Jahrhunderts Berlins Stadtbild geprägt. Es sollte so geschlossen wie möglich
erhalten werden." Mit dem knapp hundert Jahre alten Metropol-Theater in
der Friedrichstraße zum Beispiel. Vor fünf Jahren geschlossen, rottet das Gebäude,
dessen rückwärtige Fassade und Theatersaal denkmalgeschützt sind, vor sich hin.
Anfang dieses Jahres beschloss die Stadt Berlin, das Theater zu verkaufen. „Die
Ausschreibungsfrist lief gestern aus, und es gibt ein reges Interesse an dem
Gebäude", so Irina Dähne vom Liegenschaftsfonds. Kein Wunder, hat doch die
Stadt künftigen Investoren einen Blankoscheck ausgestellt. „Die Ausschreibung
für das Areal lässt die Möglichkeit offen, das Baudenkmal abzureißen, wenn es
den Investoren wirtschaftlich entgegenkommt", erläutert Dähne. Natürlich sei
es der Stadt Berlin am liebsten, wenn das Theater weiterhin kulturell genutzt
werde.
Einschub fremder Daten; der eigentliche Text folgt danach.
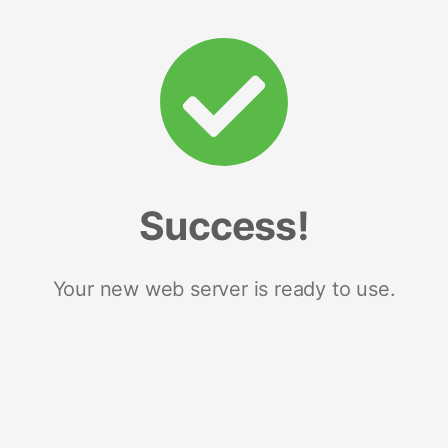
Success!
Your new web server is ready to use.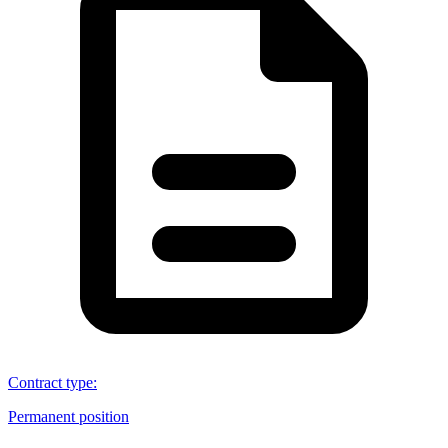
Contract type
:
Permanent position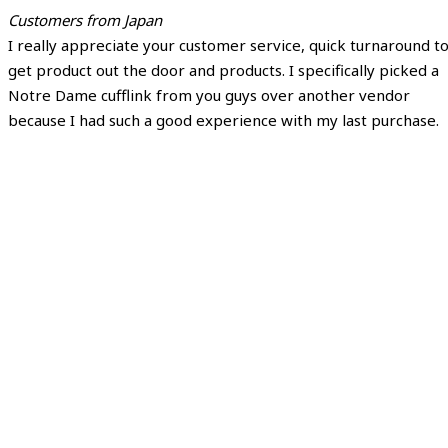
Customers from Japan
I really appreciate your customer service, quick turnaround t
get product out the door and products. I specifically picked a
Notre Dame cufflink from you guys over another vendor
because I had such a good experience with my last purchase.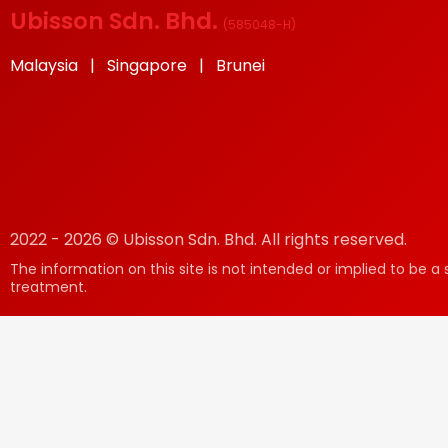
Ubisson Sdn. Bhd.
(
585048-H
)
Malaysia | Singapore | Brunei
2022 - 2026 © Ubisson Sdn. Bhd. All rights reserved.
The information on this site is not intended or implied to be a 
treatment.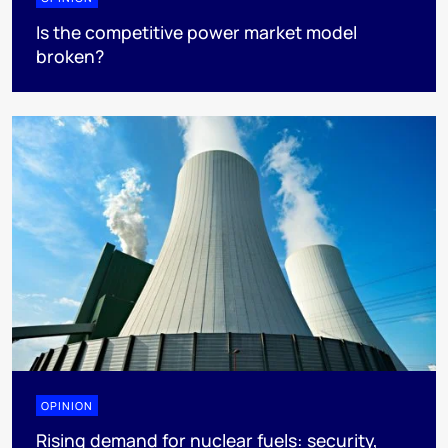
Is the competitive power market model
broken?
OPINION
Rising demand for nuclear fuels: security,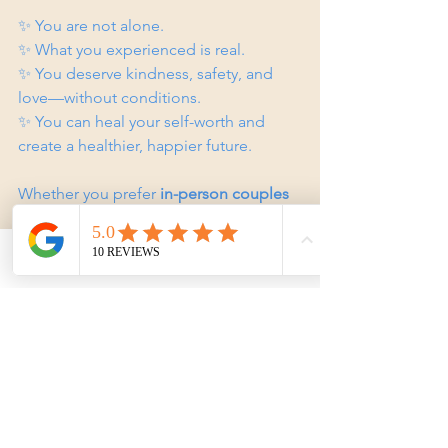
✨ You are not alone.  
✨ What you experienced is real.  
✨ You deserve kindness, safety, and 
love—without conditions.  
✨ You can heal your self-worth and 
create a healthier, happier future.  
Whether you prefer 
in-person couples 
counselling on the Gold Coast
 or 
online counselling
, support is available.
Phone
Email
Facebook
Reach Out for Support
Master of Your Universe Counselling, 
Gold Coast, Queensland.
Supporting individuals, couples, 
families, and anyone affected by 
narcissistic relationships, trauma 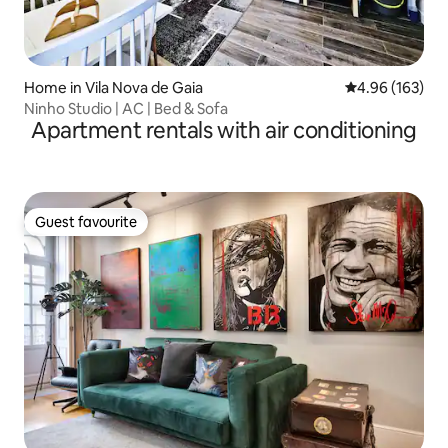
Home in Vila Nova de Gaia
4.96 out of 5 a
4.96 (163)
Ninho Studio | AC | Bed & Sofa
Apartment rentals with air conditioning
Guest favourite
Guest favourite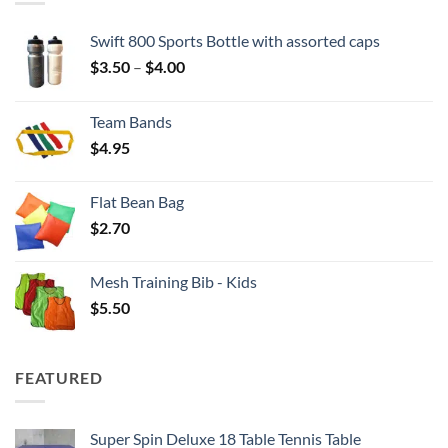
Swift 800 Sports Bottle with assorted caps
Price
$
3.50
–
$
4.00
range:
$3.50
Team Bands
through
$
4.95
$4.00
Flat Bean Bag
$
2.70
Mesh Training Bib - Kids
$
5.50
FEATURED
Super Spin Deluxe 18 Table Tennis Table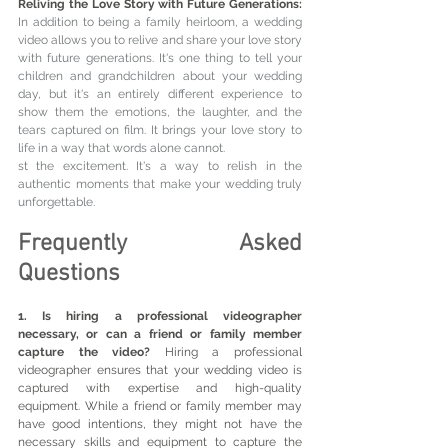
Reliving the Love Story with Future Generations: 
In addition to being a family heirloom, a wedding 
video allows you to relive and share your love story 
with future generations. It's one thing to tell your 
children and grandchildren about your wedding 
day, but it's an entirely different experience to 
show them the emotions, the laughter, and the 
tears captured on film. It brings your love story to 
life in a way that words alone cannot.
st the excitement. It's a way to relish in the 
authentic moments that make your wedding truly 
unforgettable.
Frequently Asked 
Questions
1. Is hiring a professional videographer 
necessary, or can a friend or family member 
capture the video?
 Hiring a professional 
videographer ensures that your wedding video is 
captured with expertise and high-quality 
equipment. While a friend or family member may 
have good intentions, they might not have the 
necessary skills and equipment to capture the 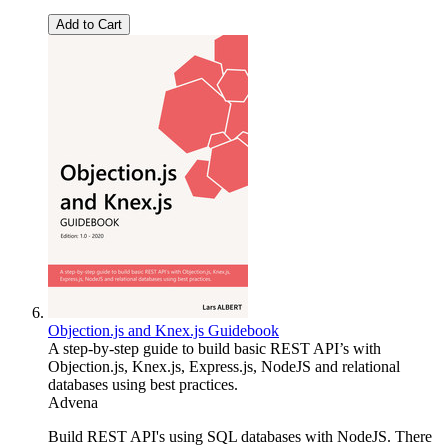
Add to Cart
Objection.js and Knex.js Guidebook
A step-by-step guide to build basic REST API’s with
Objection.js, Knex.js, Express.js, NodeJS and relational
databases using best practices.
Advena
Build REST API's using SQL databases with NodeJS. There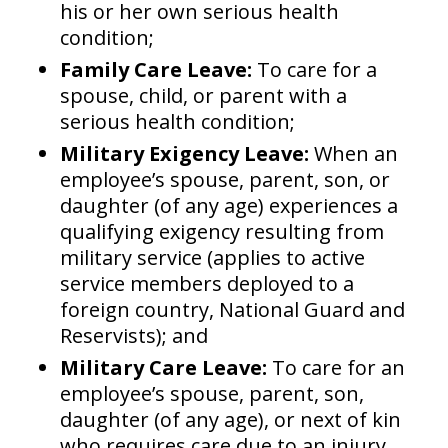
his or her own serious health
condition;
Family Care Leave:
To care for a
spouse, child, or parent with a
serious health condition;
Military Exigency Leave:
When an
employee’s spouse, parent, son, or
daughter (of any age) experiences a
qualifying exigency resulting from
military service (applies to active
service members deployed to a
foreign country, National Guard and
Reservists); and
Military Care Leave:
To care for an
employee’s spouse, parent, son,
daughter (of any age), or next of kin
who requires care due to an injury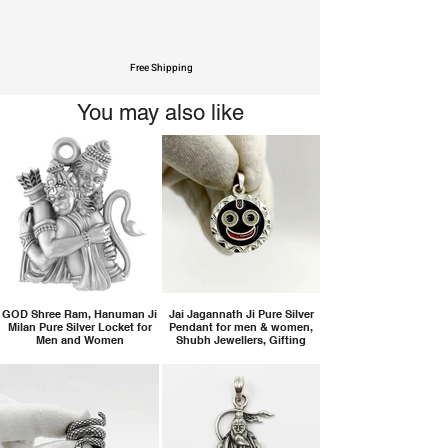
Free Shipping
You may also like
GOD Shree Ram, Hanuman Ji
Jai Jagannath Ji Pure Silver
Milan Pure Silver Locket for
Pendant for men & women,
Men and Women
Shubh Jewellers, Gifting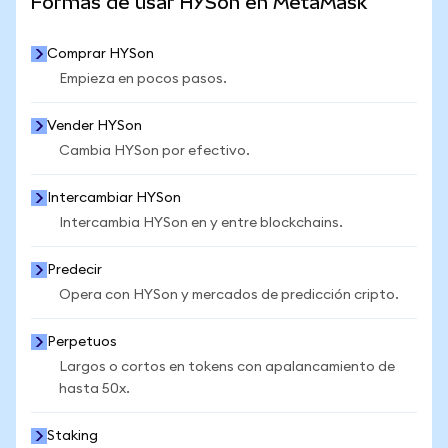
Formas de usar HYSon en MetaMask
Comprar HYSon
Empieza en pocos pasos.
Vender HYSon
Cambia HYSon por efectivo.
Intercambiar HYSon
Intercambia HYSon en y entre blockchains.
Predecir
Opera con HYSon y mercados de predicción cripto.
Perpetuos
Largos o cortos en tokens con apalancamiento de
hasta 50x.
Staking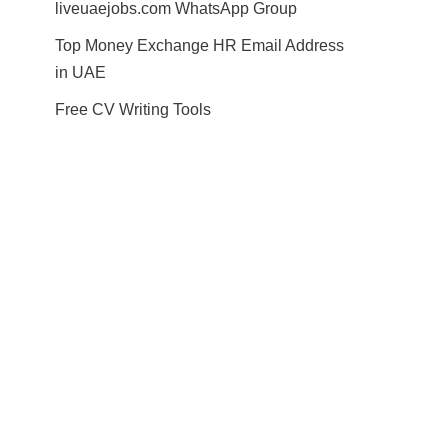
liveuaejobs.com WhatsApp Group
Top Money Exchange HR Email Address
in UAE
Free CV Writing Tools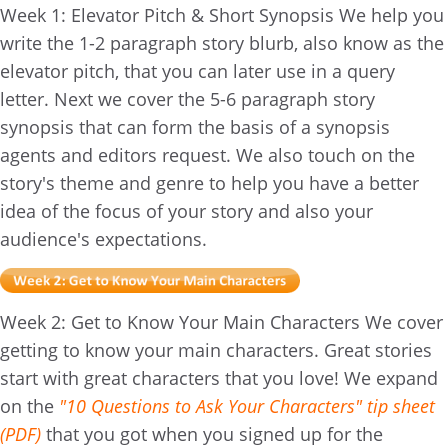
Week 1: Elevator Pitch & Short Synopsis We help you
write the 1-2 paragraph story blurb, also know as the
elevator pitch, that you can later use in a query
letter. Next we cover the 5-6 paragraph story
synopsis that can form the basis of a synopsis
agents and editors request. We also touch on the
story's theme and genre to help you have a better
idea of the focus of your story and also your
audience's expectations.
Week 2: Get to Know Your Main Characters We cover
getting to know your main characters. Great stories
start with great characters that you love! We expand
on the
"10 Questions to Ask Your Characters" tip sheet
(PDF)
that you got when you signed up for the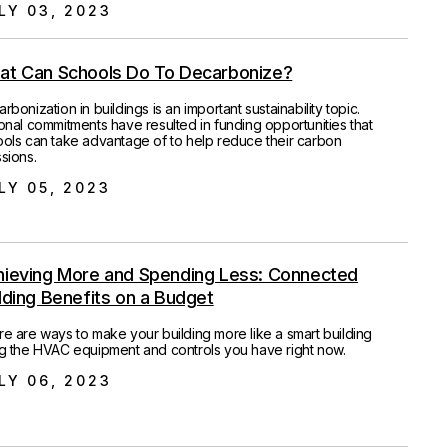
LY 03, 2023
at Can Schools Do To Decarbonize?
rbonization in buildings is an important sustainability topic.
onal commitments have resulted in funding opportunities that
ols can take advantage of to help reduce their carbon
sions.
LY 05, 2023
hieving More and Spending Less: Connected
lding Benefits on a Budget
e are ways to make your building more like a smart building
g the HVAC equipment and controls you have right now.
LY 06, 2023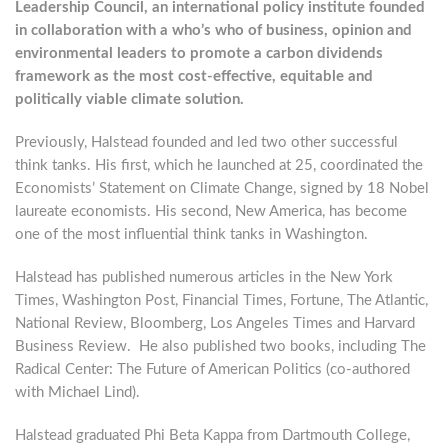
Leadership Council, an international policy institute founded
in collaboration with a who’s who of business, opinion and
environmental leaders to promote a carbon dividends
framework as the most cost-effective, equitable and
politically viable climate solution.
Previously, Halstead founded and led two other successful
think tanks. His first, which he launched at 25, coordinated the
Economists’ Statement on Climate Change, signed by 18 Nobel
laureate economists. His second, New America, has become
one of the most influential think tanks in Washington.
Halstead has published numerous articles in the New York
Times, Washington Post, Financial Times, Fortune, The Atlantic,
National Review, Bloomberg, Los Angeles Times and Harvard
Business Review. He also published two books, including The
Radical Center: The Future of American Politics (co-authored
with Michael Lind).
Halstead graduated Phi Beta Kappa from Dartmouth College,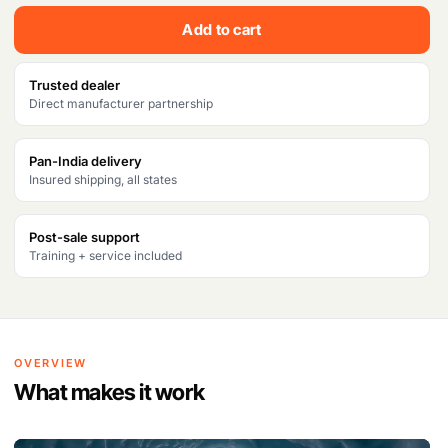
c
e
Add to cart
e
i
w
s
Trusted dealer
Direct manufacturer partnership
a
:
s
₹
Pan-India delivery
Insured shipping, all states
:
3
₹
3
Post-sale support
3
,
Training + service included
6
0
,
5
0
0
OVERVIEW
0
.
What makes it work
0
V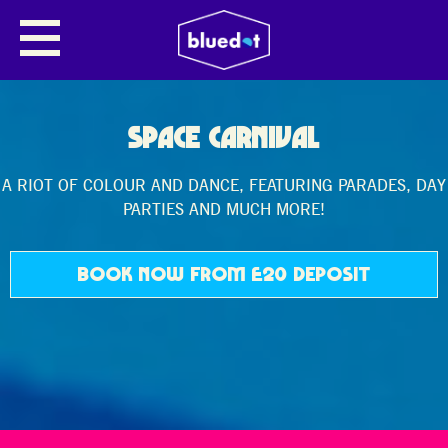
SPACE CARNIVAL
A RIOT OF COLOUR AND DANCE, FEATURING PARADES, DAY
PARTIES AND MUCH MORE!
BOOK NOW FROM £20 DEPOSIT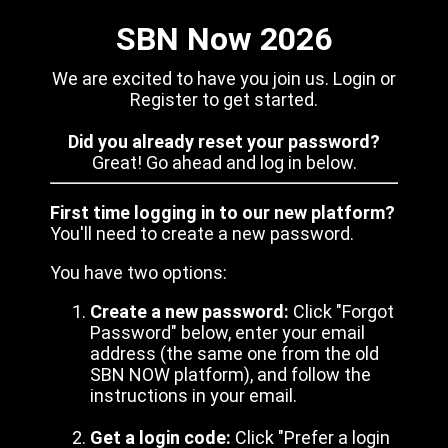
SBN Now 2026
We are excited to have you join us. Login or
Register to get started.
Did you already reset your password?
Great! Go ahead and log in below.
First time logging in to our new platform?
You'll need to create a new password.
You have two options:
Create a new password:
Click "Forgot
Password" below, enter your email
address (the same one from the old
SBN NOW platform), and follow the
instructions in your email.
Get a login code:
Click "Prefer a login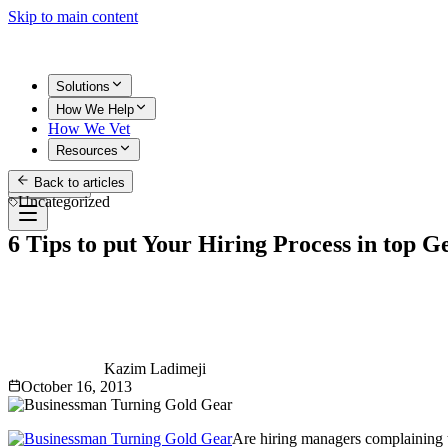
Skip to main content
Solutions
How We Help
How We Vet
Resources
Back to articles
Get Started
Uncategorized
6 Tips to put Your Hiring Process in top G
Kazim Ladimeji
October 16, 2013
Are hiring managers complaining th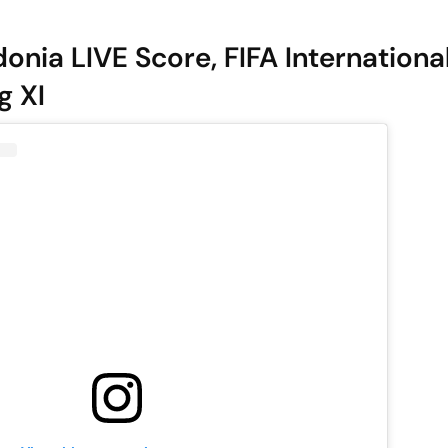
onia LIVE Score, FIFA Internationa
g XI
Vorrangig aber gelte die Vorgabe von Finanzsenator
Sarrazin (SPD), die finanziell optimalste Lösung zu finden: „Diesem Ruf müssen wir folgen Leopold." Heiderose kann die Kapitulation vor den Geldgebern nicht verstehen. „Unglaublich. Das Metropol-Theater muss als Kulturgut erhalten werden."
Private Sponsoren können da hilfreich sein. In Halle stiftete Marianne Witte rund sechs Millionen Büro, um die Sanierung eines Friedhofes aus dem 16. Jahrhundert zu finanzieren. Die 80-Jährige lebte von 1936 bis Ende des Zweiten Weltkrieges in Halle, bevor sie nach Amerika auswanderte. Trotzdem blieb sie immer mit der Stadt verbunden, in der ihr Vater zehn Jahre als Professor arbeitete. Als sie Anfang Mai das sanierte Renaissance-Denkmal besuchte, war das Interesse der Bevölkerung groß. Sie hatte sich vorher noch nie in der Öffentlichkeit gezeigt. „Die Arkaden und Verzierungen an den Grüften auf unserem Gottesacker gefallen jedem", erklärt Christian Feigl. Der Wert von schlichteren Gebäuden wie die Irrenanstalt sei dagegen nur für Architektur-Geschulte zu erkennen. Nur was hübsch aussieht, wird von der Allgemeinheit als schützenswert angesehen.
Gegen diese
Einstellung kämpft auch Helmuth Barth als Vorsitzender des Vereins für
Denkmalpflege in Hamburg. Sein größtes Sorgenkind ist der Hafen. Genauer jener
Bereich, der zur HafenCity mit Wohn- und Geschäftshäusern ausgebaut wird:
„Dort gibt es nur noch drei Denkmäler, und eines davon soll abgerissen
werden." Das Amt für Strom- und Hafenbau ist ein hundert Jahre alter
Gebäudekomplex aus vier Häusern. „Die zuständige Gesellschaft für Hafen- und
Standortentwicklung will die Häuser abreißen, um den Investoren eine saubere
Brache zur Bebauung anbieten zu können", so Barth. „Dabei handelt es sich
um ein historisch wertvolles Quartier, in dem die erste Hamburger
Hafenverwaltung entstand." Das ist dem HafenCity-Management egal. Nur ein
Haus soll bestehen bleiben. Helmuth Barth reicht das nicht: „Wir wollen keine
Detail-Versessenheit, sondern das kulturelle Erbe erhalten." Darauf hofft
Christian Feigl in Halle auch. „Mit jedem alten Gebäude, das abgerissen wird,
wird die Stadt ärmer." Also arbeitet er weiter für den Erhalt der ehemaligen
Irrenanstalt. Sollte er verlieren, will er nicht dabei sein, wenn die Kräne
mit den Abrissbirnen anrücken: „Ich kämpfe seit 20 Jahren für den
Denkmalschutz, so etwas möchte ich nicht mit ansehen müssen."